Makes 2 servings. This is so simple, it’s actually embarrassing. However my photos display a brunch I made for just me with the same leftover kale I mention in this post. Clearly, I love kale. Also, I’m terrible at poaching eggs, so instead I cheat. See below.
- 4 large eggs
- Any leftover green veggies you have
Get ready for something really tricky….except subtract the t-r-i-c-k and replace with e-a-s…
- Put eggs into a pot (I use a small one, but any pot will do) and cover them with cool water.
- Over medium-high heat, bring to a boil. Once water starts boiling, put on a timer and boil for 4-minutes.
- Meanwhile, take leftover veggies and put them in a pan over medium heat. I like to get them to a semi-crispy point. I typically just use cooking spray on the pan because there is enough moisture in the leftovers that they don’t need extra oil.

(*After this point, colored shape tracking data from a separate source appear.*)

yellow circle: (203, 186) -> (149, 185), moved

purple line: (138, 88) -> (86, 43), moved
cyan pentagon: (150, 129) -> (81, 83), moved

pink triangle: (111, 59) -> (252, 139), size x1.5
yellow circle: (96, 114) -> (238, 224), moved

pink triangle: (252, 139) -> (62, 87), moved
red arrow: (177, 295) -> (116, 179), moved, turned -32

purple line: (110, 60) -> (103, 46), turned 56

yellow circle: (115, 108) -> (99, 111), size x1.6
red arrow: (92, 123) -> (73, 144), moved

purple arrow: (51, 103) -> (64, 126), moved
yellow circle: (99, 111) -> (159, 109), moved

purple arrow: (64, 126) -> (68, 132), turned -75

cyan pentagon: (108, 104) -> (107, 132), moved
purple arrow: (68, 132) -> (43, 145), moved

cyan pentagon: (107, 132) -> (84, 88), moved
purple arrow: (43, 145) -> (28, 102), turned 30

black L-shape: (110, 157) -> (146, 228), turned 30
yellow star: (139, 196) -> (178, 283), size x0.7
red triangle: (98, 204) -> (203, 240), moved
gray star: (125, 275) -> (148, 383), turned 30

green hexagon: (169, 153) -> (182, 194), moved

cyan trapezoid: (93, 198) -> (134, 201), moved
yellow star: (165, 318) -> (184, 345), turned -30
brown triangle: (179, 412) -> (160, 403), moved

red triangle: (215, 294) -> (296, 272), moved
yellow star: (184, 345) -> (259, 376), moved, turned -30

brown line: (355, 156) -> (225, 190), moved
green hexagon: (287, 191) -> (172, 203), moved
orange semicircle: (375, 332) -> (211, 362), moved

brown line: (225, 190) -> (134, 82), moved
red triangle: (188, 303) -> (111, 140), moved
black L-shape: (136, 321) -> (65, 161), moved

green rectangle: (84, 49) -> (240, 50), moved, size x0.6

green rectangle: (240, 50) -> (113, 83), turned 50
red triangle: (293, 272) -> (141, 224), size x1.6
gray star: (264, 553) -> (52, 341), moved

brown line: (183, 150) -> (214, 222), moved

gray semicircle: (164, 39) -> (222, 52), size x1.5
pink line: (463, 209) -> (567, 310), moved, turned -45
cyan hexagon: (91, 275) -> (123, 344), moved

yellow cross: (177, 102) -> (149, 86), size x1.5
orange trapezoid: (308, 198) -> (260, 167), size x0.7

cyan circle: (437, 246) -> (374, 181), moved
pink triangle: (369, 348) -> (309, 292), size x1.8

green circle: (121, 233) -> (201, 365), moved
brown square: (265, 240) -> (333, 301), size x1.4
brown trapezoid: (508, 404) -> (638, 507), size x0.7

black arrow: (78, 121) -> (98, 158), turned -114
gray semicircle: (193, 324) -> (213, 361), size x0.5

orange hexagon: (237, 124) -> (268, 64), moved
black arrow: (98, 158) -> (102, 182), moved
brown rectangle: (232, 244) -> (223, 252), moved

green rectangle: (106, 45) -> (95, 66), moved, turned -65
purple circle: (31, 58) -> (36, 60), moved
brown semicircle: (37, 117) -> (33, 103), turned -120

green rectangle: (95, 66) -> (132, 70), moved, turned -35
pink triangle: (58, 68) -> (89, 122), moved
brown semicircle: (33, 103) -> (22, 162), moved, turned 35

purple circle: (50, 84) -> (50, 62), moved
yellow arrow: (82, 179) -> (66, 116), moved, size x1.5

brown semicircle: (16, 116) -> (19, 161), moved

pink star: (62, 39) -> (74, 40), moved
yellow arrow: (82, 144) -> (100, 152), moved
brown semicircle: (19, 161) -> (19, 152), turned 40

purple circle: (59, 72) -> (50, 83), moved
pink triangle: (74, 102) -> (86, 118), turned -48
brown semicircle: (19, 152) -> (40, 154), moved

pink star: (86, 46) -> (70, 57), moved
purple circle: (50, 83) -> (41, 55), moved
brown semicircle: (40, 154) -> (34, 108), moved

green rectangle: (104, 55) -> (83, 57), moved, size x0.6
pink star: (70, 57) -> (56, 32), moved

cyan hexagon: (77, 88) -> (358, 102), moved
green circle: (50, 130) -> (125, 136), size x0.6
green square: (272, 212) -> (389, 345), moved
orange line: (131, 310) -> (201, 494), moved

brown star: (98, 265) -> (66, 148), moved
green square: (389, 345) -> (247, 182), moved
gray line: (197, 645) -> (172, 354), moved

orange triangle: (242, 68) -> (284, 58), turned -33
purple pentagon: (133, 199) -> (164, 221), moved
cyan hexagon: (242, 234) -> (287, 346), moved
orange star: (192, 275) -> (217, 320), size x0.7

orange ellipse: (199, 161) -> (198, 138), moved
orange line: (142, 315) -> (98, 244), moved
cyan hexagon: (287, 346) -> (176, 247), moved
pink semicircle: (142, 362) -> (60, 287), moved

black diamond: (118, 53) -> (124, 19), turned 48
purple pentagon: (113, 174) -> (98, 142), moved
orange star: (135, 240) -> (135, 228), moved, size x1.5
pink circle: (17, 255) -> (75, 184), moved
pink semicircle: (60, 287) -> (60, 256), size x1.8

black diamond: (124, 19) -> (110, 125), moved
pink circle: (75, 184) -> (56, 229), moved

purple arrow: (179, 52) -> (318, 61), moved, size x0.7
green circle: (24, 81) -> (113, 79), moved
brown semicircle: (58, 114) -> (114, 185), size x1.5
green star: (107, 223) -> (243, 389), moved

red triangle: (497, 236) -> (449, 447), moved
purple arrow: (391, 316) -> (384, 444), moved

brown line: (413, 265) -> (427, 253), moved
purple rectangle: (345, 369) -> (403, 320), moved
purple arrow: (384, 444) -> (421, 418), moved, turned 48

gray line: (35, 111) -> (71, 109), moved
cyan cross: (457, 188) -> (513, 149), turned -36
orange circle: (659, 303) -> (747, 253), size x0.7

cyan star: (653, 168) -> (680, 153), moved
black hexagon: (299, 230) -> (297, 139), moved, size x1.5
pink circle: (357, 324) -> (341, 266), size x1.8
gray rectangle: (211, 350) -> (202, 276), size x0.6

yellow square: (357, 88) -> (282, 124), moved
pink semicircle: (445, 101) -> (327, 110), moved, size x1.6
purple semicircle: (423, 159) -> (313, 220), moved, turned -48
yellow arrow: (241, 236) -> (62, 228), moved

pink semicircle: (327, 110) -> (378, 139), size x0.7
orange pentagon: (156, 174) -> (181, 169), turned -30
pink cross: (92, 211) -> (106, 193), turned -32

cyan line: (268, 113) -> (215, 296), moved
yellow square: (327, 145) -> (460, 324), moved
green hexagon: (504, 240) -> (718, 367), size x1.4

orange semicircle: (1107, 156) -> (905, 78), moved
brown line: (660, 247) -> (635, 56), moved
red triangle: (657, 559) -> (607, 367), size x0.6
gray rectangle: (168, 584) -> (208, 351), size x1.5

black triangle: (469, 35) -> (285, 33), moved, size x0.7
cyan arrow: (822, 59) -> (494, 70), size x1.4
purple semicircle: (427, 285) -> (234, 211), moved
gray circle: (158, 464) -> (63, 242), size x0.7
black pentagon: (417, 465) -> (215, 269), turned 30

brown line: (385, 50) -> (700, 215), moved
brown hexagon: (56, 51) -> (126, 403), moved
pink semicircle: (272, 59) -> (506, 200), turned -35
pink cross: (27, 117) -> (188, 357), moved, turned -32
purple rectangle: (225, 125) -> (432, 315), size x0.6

- (Slide show is below for visual on next few steps) After the eggs have boiled for 4-minutes, gently put eggs in a pasta strainer and pour cold water over them for 1-2 minutes.
- One at a time, take eggs and GENTLY tap against a hard counter all the way around.
- Then roll the egg GENTLY against the counter. This will help make it easy to peel of the shell.
- Peel off the shell.
- Slit eggs in the middle and sprinkle with salt and pepper. Serve up next to veggies and enjoy. It’ll taste like you paid a lot more for brunch than you actually did.